'''
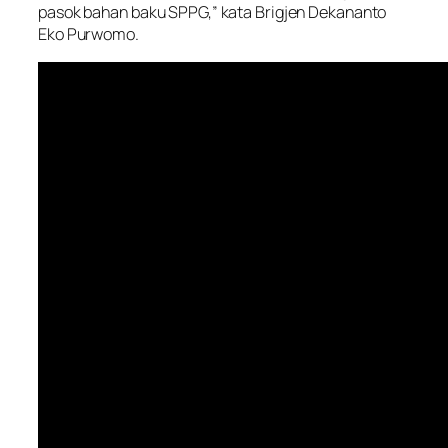
pasok bahan baku SPPG,” kata Brigjen Dekananto
Eko Purwomo.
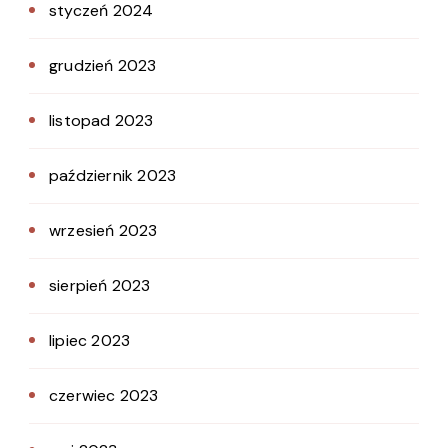
styczeń 2024
grudzień 2023
listopad 2023
październik 2023
wrzesień 2023
sierpień 2023
lipiec 2023
czerwiec 2023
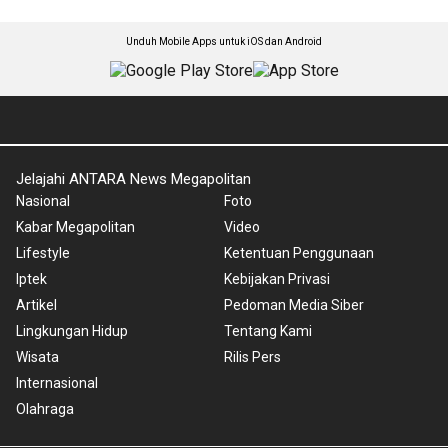
Unduh Mobile Apps untuk iOS dan Android
Jelajahi ANTARA News Megapolitan
Nasional
Foto
Kabar Megapolitan
Video
Lifestyle
Ketentuan Penggunaan
Iptek
Kebijakan Privasi
Artikel
Pedoman Media Siber
Lingkungan Hidup
Tentang Kami
Wisata
Rilis Pers
Internasional
Olahraga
'''
◆ EXERCISE INSTRUCTIONS ◆
Take the listing above and retype it exactly. Its pictures are to be omitted.

◆ SOLUTION FOR THIS EXERCISE ◆
pasok bahan baku SPPG,” kata Brigjen Dekananto
Eko Purwomo.
styczeń 2024
grudzień 2023
listopad 2023
październik 2023
wrzesień 2023
sierpień 2023
lipiec 2023
czerwiec 2023
Unduh Mobile Apps untuk iOS dan Android
Jelajahi ANTARA News Megapolitan
Nasional
Foto
Kabar Megapolitan
Video
Lifestyle
Ketentuan Penggunaan
Iptek
Kebijakan Privasi
Artikel
Pedoman Media Siber
Lingkungan Hidup
Tentang Kami
Wisata
Rilis Pers
Internasional
Olahraga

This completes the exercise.